Venture Capital Firm Co-Founder Says Super Rich Should Help to Curb Inequality
Horizons Ventures’ co-founder Solina Chau has called on super rich Asians to play a bigger role in contributing to society and helping in eliminating all kinds of inequality.
Chau shared her views in a speech at the Asia Philanthropy Forum 2021 last week, which was organized by U.S. investment bank Goldman Sachs Group Inc. She said that countries with different systems across the world are facing increasing inequality, and the problem is breeding increasing populist sentiments.
Horizons Ventures Ltd. is the private venture capital firm of Hong Kong billionaire Li Ka-shing.
Citing the recent survival drama “Squid Game” as an example, she said, the South Korean hit series reflects a pattern of social inequality, with the workers dressed in red with masks featuring different symbols mirroring people in a capitalist society.
Squid Game tells a story of a group of individuals who had fallen through the cracks of society, who risk their lives in a series of games for monetary rewards. In the first month of its launch on the streaming platform Netflix, the program raked in more than 142 million viewers. It has since become Netflix’s most-watched series to date.

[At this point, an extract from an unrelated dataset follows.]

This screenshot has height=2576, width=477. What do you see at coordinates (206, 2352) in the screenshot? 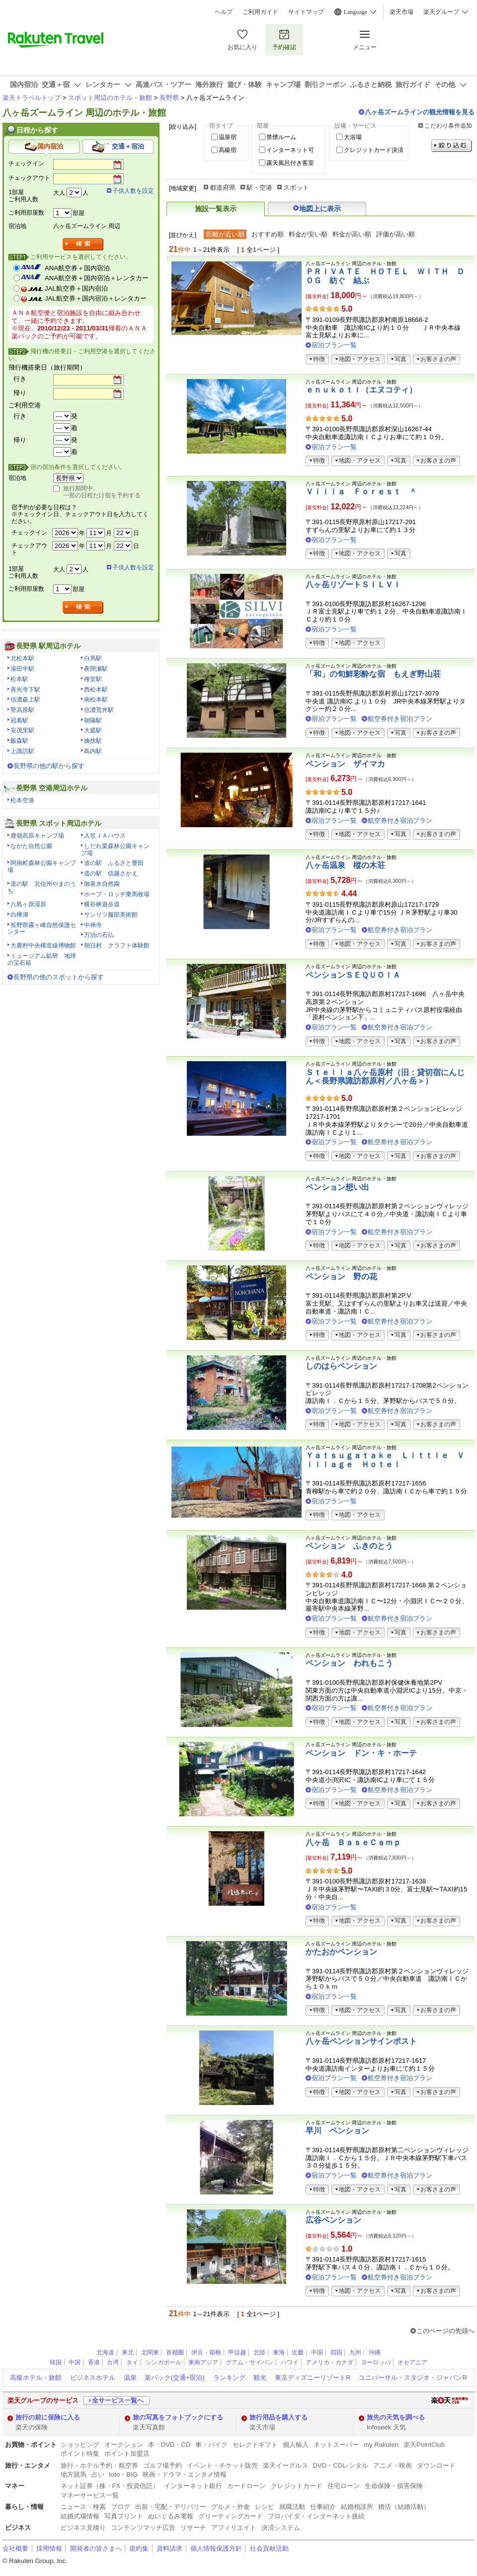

Chau said that there’s a prevailing view among people that systemic inequality is the main obstacle to improving everyday person’s livelihood. “As shown in Squid Game, those in power dominate those who are below them and can manipulate things as they wish."
She also cited the film Crazy Rich Asians, which tells the story of a relationship between a rich Singaporean man and an average woman. The extravagance depicted in the movie had sparked heated discussions in Europe and the U.S., which Chau described as “revealing the increasing severe issues of inequality in Asia.”
Chau said it’s “foolish” to stand by and watch when people around the world have increasingly called on the governments to intervene to promote the redistribution of social resources. “For the rich and the elite, especially those who have gained their wealth through inheritance instead of building something up on their own, when society starts to blame them, I’m not sure whether they will be granted any empathy.”
She also said the current climate for charitable acts are easily labeled as “atonement” or “transactional” in nature. She added that the most worrying thing is that this reality might hurt innovation, which could become a victim under the policies for eliminating the uneven distribution of wealth.
To drive continued innovation, Chau called on wealthy Asians to take bold investments in people that will bring new ideas to the world that can improve future productivity. “We are fighting a war for our future,” Chau said, “You should take the investment risks since you can afford them.”
Horizons Ventures has been looking for innovative enterprises, Chau said, noting that the investment philosophy would help the company gain sufficient return as well as solve social problems.
She added the wealthy should boldly put their funds and resources toward fighting climate change and creating a more livable world for the next generation.
Chau concluded by pointing out that inequality is a daily occurrence and that people of all socio-economic backgrounds should learn to respect each other. She called on the rich to take the lead in embodying the values of modesty, sincerity and humility. “These virtues are the vitamins for people to gain equality and fight against inequality,” she said.